DESCRIPTION (provided by applicant): The overarching goal of this research is to achieve a better understanding of how variation of genetically encoded physical chemical properties of proteins affects phenotypic changes of simple bacterial organisms. Specifically, here we focus on the investigation of the impact of non-functional, spurious protein-protein interactions (NF-PPI) caused by mutations in crowded cellular environment on phenotypic variation and fitness of model organisms in silico and in vivo in E. coli cells. This is a multi-tool multiscale research, which synthesizes theoretical and experimental approaches to achieve its Specific Aims. The theoretical approaches are based on multiscale models of increasing complexity where cytoplasm of model cells is presented in a Biophysically realistic manner, and fitness of model organisms is determined by sequence-dependent folding and functional interactions of model proteins. The latter are expressed at certain concentrations in cytoplasm of model cells and are subject to Protein Quality Control (PQC). A related experimentation aims at testing and improving the main assumptions of theoretical models. The experimental approach is bottom up and is based on rational genome editing whereby mutations of interest in ORF of essential proteins are introduced directly on E. coli chromosome. The effect of mutations on Biophysical and Biochemical properties of affected proteins is simultaneously evaluated in vitro and phenotypic and fitness effect is determined in vivo for strains in which same mutations are chromosomally incorporated. The problems that are being addressed in this research are: 1) To what extent do destabilizing mutations in metabolic enzymes give rise to NF-PPI. 2) How much do NF- PPI contribute to fitness and phenotypic effects of mutations and how distinguishable is that from self- association (aggregation). 3) How do active components of PQC - chaperonins and proteases - mitigate potentially detrimental effect of NF-PPI on bacterial fitness? Overall this research will significantly advance our understanding of physical chemical factors that determine fitness landscape of bacterial organisms providing a better description of molecular evolution of their proteomes and the dynamics of their response to treatment in clinical environment.

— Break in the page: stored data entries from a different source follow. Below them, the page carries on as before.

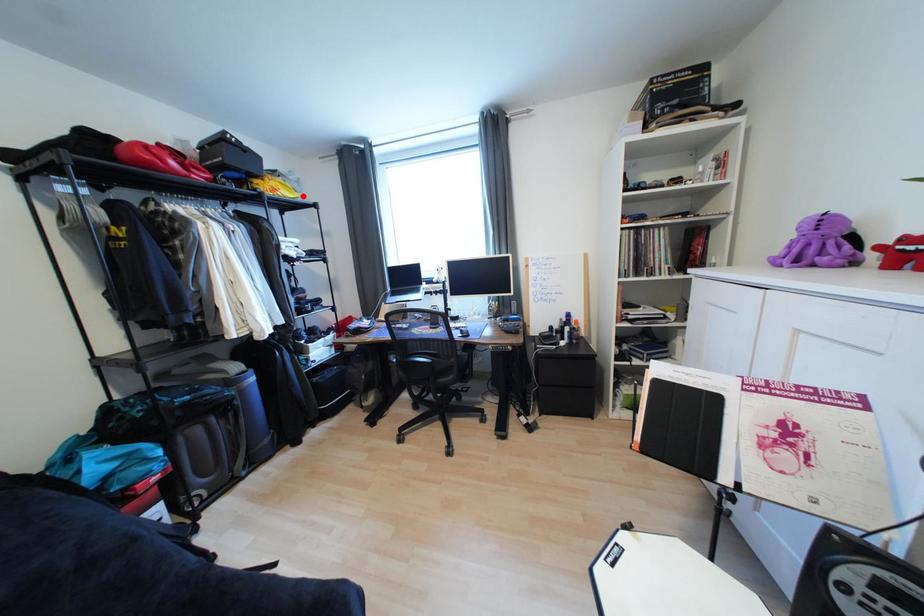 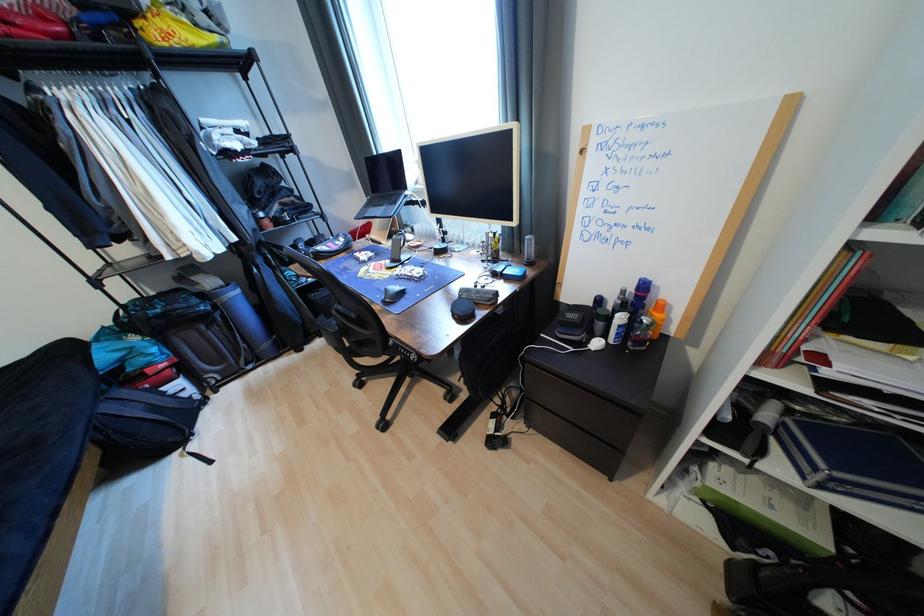 Question: A red point is marked in image1. In image2, is the corresponding 3D point closer to the camera or farther? Reply with the corresponding letter.

Choices:
 (A) The corresponding 3D point is closer.
 (B) The corresponding 3D point is farther.

Answer: (B) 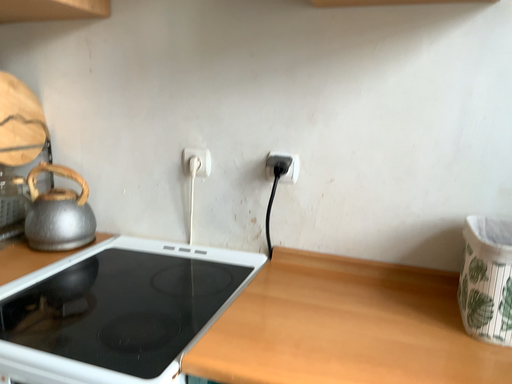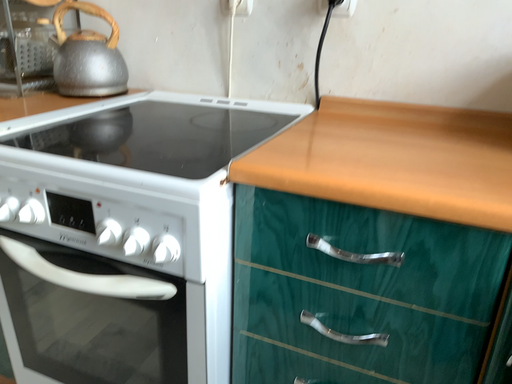 Question: Which way did the camera rotate in the video?

Choices:
 (A) rotated downward
 (B) rotated upward

Answer: (A) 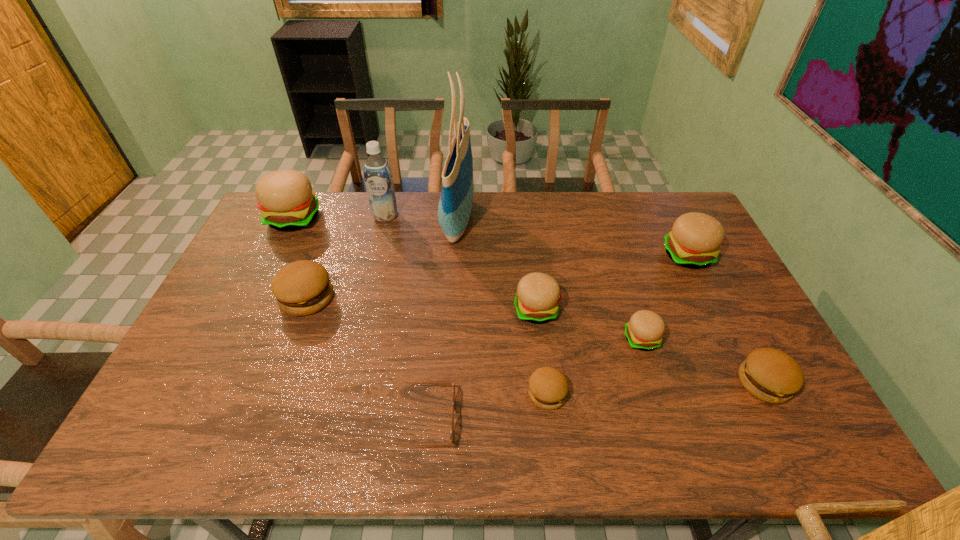 Locate an element on the screen. This screenshot has width=960, height=540. vacant space located 0.150m on the front of the farthest beige hamburger is located at coordinates (272, 265).

What are the coordinates of `vacant space located on the front of the second farthest beige hamburger` in the screenshot? It's located at (731, 341).

In order to click on vacant space located 0.300m on the left of the third beige hamburger from right to left in this screenshot , I will do `click(411, 310)`.

Locate an element on the screen. free space located 0.250m on the front of the farthest brown hamburger is located at coordinates (270, 396).

Locate an element on the screen. This screenshot has height=540, width=960. vacant space located on the back of the second biggest brown hamburger is located at coordinates (736, 328).

The height and width of the screenshot is (540, 960). What are the coordinates of `vacant space located on the left of the fifth hamburger from left to right` in the screenshot? It's located at (562, 339).

What are the coordinates of `vacant space situated 0.370m on the left of the shortest hamburger` in the screenshot? It's located at coord(379,394).

The image size is (960, 540). Find the location of `vacant space located 0.090m on the front-facing side of the shortest object`. vacant space located 0.090m on the front-facing side of the shortest object is located at coordinates (492, 420).

At what (x,y) coordinates should I click in order to perform the action: click on tote bag that is at the far edge. Please return your answer as a coordinate pair (x, y). Looking at the image, I should click on (456, 200).

At what (x,y) coordinates should I click in order to perform the action: click on soya milk that is at the far edge. Please return your answer as a coordinate pair (x, y). This screenshot has width=960, height=540. Looking at the image, I should click on (377, 171). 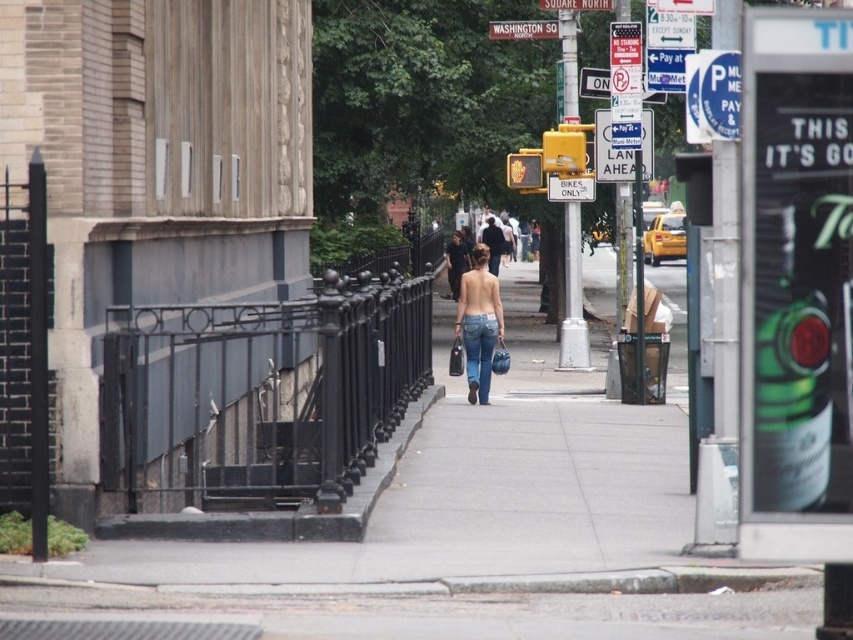 You are a photographer standing on the sidewalk. You want to take a photo of the red wooden sign at upper center while also capturing the blue denim jeans at center in the frame. Based on their positions, which object should you focus on first to ensure both are in the shot?

You should focus on the red wooden sign at upper center first because the blue denim jeans at center is to the left of it, so adjusting the frame to include the sign will naturally include the jeans as well.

描述(申请人提供)：这项研究的主要目标是更好地理解蛋白质的遗传编码的物理化学性质的变异如何影响简单细菌生物体的表型变化。具体地说，在这里，我们重点研究拥挤细胞环境中突变引起的无功能、虚假的蛋白质-蛋白质相互作用(NF-PPI)对模式生物在电子和体内大肠杆菌细胞中的表型变异和适合性的影响。这是一项多工具、多尺度的研究，它综合了理论和实验方法来实现其特定的目标。理论方法基于日益复杂的多尺度模型，其中模型细胞的细胞质以生物物理现实的方式呈现，模型生物的适合性取决于模型蛋白质的序列依赖的折叠和功能相互作用。后者在模型细胞的细胞质中以一定的浓度表达，并受到蛋白质质量控制(PQC)的影响。相关实验旨在检验和完善理论模型的主要假设。实验方法是自下而上的，基于合理的基因组编辑，将必要蛋白质的ORF中感兴趣的突变直接引入到大肠杆菌染色体上。同时在体外评估突变对受影响蛋白质的生物物理和生化性质的影响，并在体内确定相同突变被染色体整合的菌株的表型和适合度效应。这项研究正在解决的问题是：1)代谢酶的不稳定突变在多大程度上会导致核因子-PPI。2)核因子-PPI对突变的适合度和表型效应的贡献有多大，与自关联(聚集)的区别程度有多大。3)PQC的活性成分--伴侣蛋白和蛋白水解酶--如何减轻NF-PPI对细菌适应性的潜在有害影响？总体而言，这项研究将极大地促进我们对决定细菌生物体适应度格局的物理化学因素的理解，为临床环境下细菌蛋白质组的分子进化和治疗反应的动态提供更好的描述。